Eine über die derzeitige Regelung des § 111 I Nr. 1 AFG (erhöhte Nettolohnersatzquote) hinausgehende Begünstigung der Personengruppe der Arbeitslosen mit mehreren Kindern ist von Verfassungs wegen nicht geboten. Die für die Bemessung des Arbeitslosengeldes bzw. der Arbeitslosenhilfe maßgebliche Vorschrift des § 111 II 2 Nr. 1 AFG ist nicht Teil einer Gesamtregelung des Familienlastenausgleichs, sondern das Arbeitslosengeld bzw. die Arbeitslosenhilfe haben primär die Funktion einer allgemeinen Sozialleistung. Diese muss auch keineswegs stets so gestaltet sein, dass in jedem Fall allein aus ihr das Existenzminimum des Versicherten gesichert ist (vgl. BSG, Urt. v. 8. 2. 1996 -11 RAr 63/95). Zwingend ist lediglich, dass der Staat die Mindestvoraussetzungen für ein menschenwürdiges Dasein seiner Bürger schafft (vgl. BVerfGE 82, 60 (80)). Dies ist bei dem Kl. - der schon vor seiner Arbeitslosigkeit ein unterdurchschnittliches Arbeitsentgelt erzielt hatte - durch die (hier auch erfolgte) Inanspruchnahme von Sozialhilfe, Kindergeld und Kindergeldzuschlag gewährleistet.
b) Mit der aus Art. 6 I GG folgenden Pflicht des Staates, Ehe und Familie durch geeignete Maßnahmen zu fördern, ist die Berechnung des Arbeitslosengeldes bzw. der Arbeitslosenhilfe - ohne Berücksichtigung von Kinderfreibeträgen oder weiter erhöhte Nettolohnersatzquote - ebenfalls vereinbar.
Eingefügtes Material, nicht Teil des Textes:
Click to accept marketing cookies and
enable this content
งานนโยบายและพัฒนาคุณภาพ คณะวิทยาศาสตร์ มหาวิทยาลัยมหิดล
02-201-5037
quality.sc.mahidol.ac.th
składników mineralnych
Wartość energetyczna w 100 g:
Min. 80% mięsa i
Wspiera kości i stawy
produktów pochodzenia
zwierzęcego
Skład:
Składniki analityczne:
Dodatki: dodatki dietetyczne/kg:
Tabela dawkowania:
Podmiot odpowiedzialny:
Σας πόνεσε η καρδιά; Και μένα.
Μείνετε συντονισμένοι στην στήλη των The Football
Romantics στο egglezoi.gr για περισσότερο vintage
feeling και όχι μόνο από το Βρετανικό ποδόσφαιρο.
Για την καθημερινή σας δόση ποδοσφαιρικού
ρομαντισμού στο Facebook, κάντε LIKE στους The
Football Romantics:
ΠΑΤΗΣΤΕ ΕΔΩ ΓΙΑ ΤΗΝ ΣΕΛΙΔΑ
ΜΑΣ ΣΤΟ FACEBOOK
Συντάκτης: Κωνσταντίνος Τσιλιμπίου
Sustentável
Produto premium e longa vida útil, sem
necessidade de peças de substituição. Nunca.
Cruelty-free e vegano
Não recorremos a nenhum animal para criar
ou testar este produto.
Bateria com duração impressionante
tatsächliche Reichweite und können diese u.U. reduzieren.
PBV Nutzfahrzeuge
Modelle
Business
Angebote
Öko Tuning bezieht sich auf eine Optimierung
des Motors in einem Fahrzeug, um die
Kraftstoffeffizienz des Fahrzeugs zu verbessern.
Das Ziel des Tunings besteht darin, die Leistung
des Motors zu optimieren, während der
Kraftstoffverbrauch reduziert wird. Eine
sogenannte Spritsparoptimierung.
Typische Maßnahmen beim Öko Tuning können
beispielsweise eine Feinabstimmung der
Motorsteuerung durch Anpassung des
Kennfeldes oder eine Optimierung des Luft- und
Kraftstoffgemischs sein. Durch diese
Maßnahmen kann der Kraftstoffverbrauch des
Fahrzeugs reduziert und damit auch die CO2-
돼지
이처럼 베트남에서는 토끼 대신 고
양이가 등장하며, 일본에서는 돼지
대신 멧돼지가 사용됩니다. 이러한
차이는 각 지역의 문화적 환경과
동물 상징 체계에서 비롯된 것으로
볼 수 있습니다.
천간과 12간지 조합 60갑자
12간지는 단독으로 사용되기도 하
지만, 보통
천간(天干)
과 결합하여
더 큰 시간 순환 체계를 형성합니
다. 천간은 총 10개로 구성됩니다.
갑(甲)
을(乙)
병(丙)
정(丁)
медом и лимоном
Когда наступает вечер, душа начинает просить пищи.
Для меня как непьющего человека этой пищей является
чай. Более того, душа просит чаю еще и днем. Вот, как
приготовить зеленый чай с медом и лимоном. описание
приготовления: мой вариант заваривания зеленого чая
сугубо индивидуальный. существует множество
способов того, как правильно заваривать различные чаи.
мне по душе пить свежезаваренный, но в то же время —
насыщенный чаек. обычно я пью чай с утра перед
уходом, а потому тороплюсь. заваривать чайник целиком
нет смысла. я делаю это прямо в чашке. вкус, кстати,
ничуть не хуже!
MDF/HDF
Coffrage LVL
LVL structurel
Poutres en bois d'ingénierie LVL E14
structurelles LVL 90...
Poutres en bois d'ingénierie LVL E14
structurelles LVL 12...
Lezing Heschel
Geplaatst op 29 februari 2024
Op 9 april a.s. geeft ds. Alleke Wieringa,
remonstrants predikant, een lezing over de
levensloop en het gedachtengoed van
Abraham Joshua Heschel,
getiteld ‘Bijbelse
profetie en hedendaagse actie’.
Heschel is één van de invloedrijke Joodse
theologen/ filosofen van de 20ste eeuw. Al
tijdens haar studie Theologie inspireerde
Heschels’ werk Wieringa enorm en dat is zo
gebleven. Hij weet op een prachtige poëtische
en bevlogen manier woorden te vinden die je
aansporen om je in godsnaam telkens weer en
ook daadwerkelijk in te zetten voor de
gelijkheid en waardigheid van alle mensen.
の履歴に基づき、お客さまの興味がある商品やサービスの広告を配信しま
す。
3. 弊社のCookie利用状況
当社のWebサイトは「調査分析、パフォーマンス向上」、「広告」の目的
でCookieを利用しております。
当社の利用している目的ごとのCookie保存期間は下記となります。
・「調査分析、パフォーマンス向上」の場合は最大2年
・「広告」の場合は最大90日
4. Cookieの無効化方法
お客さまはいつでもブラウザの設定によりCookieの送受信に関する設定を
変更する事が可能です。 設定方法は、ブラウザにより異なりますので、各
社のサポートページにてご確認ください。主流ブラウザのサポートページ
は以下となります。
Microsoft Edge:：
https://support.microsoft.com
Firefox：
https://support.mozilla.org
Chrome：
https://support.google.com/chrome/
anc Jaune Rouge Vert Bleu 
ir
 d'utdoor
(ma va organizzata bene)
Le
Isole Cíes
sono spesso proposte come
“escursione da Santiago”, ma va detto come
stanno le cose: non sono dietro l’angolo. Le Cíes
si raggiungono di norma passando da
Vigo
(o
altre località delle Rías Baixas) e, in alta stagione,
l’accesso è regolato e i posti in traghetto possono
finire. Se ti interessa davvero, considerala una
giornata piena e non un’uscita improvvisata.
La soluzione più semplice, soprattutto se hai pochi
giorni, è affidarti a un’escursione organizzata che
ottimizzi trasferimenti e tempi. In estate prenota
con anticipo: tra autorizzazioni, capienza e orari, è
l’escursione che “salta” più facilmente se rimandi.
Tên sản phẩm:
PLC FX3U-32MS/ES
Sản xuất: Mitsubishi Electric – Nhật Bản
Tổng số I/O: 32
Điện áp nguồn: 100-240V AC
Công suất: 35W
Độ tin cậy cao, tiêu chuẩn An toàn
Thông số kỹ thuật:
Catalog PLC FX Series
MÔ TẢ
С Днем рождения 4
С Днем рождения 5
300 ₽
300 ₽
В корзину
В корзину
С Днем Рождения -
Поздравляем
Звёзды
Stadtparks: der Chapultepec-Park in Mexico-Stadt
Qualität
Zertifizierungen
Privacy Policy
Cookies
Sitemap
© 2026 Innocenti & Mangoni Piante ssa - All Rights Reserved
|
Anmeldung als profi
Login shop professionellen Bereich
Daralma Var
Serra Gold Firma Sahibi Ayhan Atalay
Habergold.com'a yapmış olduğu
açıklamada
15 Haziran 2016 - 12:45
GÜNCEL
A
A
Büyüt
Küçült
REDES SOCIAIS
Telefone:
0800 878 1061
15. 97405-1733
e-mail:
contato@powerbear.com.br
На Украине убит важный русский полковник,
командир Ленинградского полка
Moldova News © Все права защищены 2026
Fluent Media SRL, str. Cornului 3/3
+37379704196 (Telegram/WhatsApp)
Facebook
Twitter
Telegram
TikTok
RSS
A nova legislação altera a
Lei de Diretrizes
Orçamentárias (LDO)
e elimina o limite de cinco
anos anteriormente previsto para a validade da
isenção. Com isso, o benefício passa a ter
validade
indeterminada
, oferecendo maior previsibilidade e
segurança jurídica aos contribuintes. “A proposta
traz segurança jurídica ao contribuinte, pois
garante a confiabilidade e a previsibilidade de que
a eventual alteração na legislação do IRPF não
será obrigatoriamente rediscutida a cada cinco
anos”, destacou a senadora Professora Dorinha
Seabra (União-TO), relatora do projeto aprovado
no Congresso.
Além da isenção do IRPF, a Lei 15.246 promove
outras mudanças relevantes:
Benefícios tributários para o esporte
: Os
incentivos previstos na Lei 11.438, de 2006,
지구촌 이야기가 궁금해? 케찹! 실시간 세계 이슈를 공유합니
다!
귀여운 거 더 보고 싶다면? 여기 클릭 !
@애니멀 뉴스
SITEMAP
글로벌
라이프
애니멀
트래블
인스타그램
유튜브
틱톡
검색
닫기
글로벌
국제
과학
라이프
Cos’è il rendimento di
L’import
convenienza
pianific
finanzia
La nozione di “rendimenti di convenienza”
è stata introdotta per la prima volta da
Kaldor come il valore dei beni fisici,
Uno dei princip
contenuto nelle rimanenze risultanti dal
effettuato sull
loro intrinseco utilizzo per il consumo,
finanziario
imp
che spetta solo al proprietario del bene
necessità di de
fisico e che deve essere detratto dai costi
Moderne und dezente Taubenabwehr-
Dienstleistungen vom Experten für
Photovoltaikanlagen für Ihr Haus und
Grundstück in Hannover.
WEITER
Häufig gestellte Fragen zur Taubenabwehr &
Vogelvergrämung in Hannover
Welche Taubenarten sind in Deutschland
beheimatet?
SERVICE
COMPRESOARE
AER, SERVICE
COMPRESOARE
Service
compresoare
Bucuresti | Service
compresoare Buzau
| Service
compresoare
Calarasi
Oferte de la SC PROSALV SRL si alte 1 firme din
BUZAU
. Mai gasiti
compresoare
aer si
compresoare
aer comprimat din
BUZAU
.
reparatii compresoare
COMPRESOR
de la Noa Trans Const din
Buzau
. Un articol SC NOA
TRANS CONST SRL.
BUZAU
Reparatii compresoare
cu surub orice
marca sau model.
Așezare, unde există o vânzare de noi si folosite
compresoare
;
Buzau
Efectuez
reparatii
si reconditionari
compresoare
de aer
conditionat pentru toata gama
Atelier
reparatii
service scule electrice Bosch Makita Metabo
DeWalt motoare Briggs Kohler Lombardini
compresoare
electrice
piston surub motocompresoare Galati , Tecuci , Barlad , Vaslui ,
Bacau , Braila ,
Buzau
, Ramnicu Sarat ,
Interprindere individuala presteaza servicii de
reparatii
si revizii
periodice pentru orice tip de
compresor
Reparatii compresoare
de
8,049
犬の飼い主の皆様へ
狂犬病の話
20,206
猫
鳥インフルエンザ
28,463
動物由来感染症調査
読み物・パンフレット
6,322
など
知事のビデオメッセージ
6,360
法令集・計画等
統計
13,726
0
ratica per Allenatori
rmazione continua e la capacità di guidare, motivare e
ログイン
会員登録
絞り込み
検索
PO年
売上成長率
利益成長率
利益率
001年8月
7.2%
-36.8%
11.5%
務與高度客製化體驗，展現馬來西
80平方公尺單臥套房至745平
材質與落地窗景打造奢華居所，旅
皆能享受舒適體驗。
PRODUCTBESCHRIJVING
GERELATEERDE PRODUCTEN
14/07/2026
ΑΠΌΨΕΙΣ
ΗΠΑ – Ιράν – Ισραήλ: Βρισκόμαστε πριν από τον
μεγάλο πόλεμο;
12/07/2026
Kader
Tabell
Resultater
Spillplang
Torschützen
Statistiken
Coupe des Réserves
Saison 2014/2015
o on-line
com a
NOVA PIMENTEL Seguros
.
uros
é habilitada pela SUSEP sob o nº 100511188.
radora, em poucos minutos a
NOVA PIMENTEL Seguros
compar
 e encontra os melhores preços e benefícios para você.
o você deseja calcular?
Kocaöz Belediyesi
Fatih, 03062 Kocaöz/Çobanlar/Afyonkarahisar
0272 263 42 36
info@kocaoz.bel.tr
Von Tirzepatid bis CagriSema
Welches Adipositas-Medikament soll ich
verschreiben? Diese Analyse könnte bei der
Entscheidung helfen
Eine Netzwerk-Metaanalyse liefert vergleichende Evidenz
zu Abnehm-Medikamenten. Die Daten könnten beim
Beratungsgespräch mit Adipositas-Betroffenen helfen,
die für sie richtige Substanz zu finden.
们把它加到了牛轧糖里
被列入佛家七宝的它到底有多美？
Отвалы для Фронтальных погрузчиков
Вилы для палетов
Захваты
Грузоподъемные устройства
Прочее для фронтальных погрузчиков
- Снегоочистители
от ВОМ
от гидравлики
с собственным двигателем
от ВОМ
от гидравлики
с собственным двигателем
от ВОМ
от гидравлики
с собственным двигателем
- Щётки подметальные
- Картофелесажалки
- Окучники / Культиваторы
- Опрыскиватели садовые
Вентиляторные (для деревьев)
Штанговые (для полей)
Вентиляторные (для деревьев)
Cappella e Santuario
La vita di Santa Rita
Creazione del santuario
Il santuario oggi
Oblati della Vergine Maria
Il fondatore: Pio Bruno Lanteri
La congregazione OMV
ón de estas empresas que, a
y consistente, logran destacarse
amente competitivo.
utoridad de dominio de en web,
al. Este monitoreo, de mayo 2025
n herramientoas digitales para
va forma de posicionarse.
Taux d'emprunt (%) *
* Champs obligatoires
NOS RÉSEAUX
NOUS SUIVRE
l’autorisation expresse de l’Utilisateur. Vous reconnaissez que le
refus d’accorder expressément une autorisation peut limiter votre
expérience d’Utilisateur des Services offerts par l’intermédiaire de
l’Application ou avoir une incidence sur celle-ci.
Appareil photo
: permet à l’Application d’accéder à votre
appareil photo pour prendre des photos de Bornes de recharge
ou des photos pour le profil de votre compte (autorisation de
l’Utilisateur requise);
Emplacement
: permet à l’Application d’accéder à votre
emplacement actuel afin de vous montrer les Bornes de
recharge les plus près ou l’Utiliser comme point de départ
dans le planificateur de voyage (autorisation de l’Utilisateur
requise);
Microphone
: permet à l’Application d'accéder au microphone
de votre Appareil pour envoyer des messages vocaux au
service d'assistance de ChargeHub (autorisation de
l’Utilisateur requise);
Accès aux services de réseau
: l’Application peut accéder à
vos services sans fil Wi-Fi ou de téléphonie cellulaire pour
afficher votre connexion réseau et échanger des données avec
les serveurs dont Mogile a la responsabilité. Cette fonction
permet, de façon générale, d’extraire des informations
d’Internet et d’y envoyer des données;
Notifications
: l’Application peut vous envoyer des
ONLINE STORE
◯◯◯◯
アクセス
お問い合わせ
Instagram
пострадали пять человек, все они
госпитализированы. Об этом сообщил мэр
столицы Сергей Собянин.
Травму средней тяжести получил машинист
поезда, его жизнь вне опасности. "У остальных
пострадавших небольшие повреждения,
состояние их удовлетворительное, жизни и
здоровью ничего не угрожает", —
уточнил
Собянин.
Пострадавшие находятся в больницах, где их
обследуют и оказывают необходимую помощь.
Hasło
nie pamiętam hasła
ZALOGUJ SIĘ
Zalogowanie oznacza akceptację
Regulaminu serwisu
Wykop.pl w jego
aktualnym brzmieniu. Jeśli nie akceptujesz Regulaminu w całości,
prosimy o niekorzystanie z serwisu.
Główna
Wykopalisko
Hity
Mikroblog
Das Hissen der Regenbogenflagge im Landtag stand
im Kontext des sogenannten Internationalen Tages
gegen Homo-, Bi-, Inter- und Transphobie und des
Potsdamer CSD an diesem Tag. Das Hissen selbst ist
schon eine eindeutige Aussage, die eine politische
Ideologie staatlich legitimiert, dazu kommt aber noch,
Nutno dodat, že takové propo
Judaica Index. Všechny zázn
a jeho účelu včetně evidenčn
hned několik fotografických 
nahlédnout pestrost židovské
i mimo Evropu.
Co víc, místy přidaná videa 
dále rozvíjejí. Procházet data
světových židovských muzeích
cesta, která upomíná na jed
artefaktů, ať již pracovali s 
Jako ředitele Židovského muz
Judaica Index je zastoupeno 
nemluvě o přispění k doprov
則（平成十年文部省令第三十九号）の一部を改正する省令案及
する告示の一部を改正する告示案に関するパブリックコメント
Wie das BVerfG wiederholt, zuletzt in seinen Entscheidungen zum Kindergeldrecht, ausgeführt hat, steht dem Gesetzgeber Gestaltungsfreiheit bei der Entscheidung darüber zu, auf welche Weise er den ihm aufgetragenen Schutz verwirklichen will. Aus Art. 6 I GG i.V. mit dem Sozialstaatsprinzip (Art. 20 I GG) lässt sich zwar die allgemeine Pflicht des Staates zu einem Familienlastenausgleich entnehmen, nicht aber die Entscheidung darüber, in welchem Umfang und in welcher Weise ein solcher sozialer Ausgleich vorzunehmen ist. Konkrete Ansprüche auf bestimmte staatliche Leistungen lassen sich aus dem Förderungsgebot des Art. 6 I GG nicht herleiten (vgl. BVerfGE 82, 60 (81)). Dies muss um so mehr gelten, als es sich jedenfalls beim Arbeitslosengeld nicht um eine aus Steuermitteln, sondern aus Beitragsmitteln finanzierte Leistung handelt. Ein Anspruch des Kl. auf Berücksichtigung seiner konkreten Kinderzahl bzw. seiner daraus erwachsenden Unterhaltsverpflichtung bei der Bemessung von Arbeitslosengeld und Arbeitslosenhilfe lässt sich daher nicht auf Art. 1 GG stützen. Nichts anderes gilt für das in Art. 20 I GG genannte Sozialstaatsprinzip.
c) Der Schutzbereich des Art. 14 I 1 GG wird durch § 111 II 2 Nr. 1 Buchst. e Doppelbuchst. aa AFG ebenfalls nicht berührt. Denn unabhängig von der Frage, ob nur der Anspruch auf Arbeitslosengeld (vgl. BVerfGE 90, 226 (236ff.)), nicht jedoch die aus Steuermitteln finanzierte Arbeitslosenhilfe unter den Schutzbereich der Eigentumsgarantie fällt, handelt es sich bei der gesetzlichen Regelung um eine zulässige Inhalts- und Schrankenbestimmung sozialrechtlicher Positionen i.S. des Art. 14 I GG.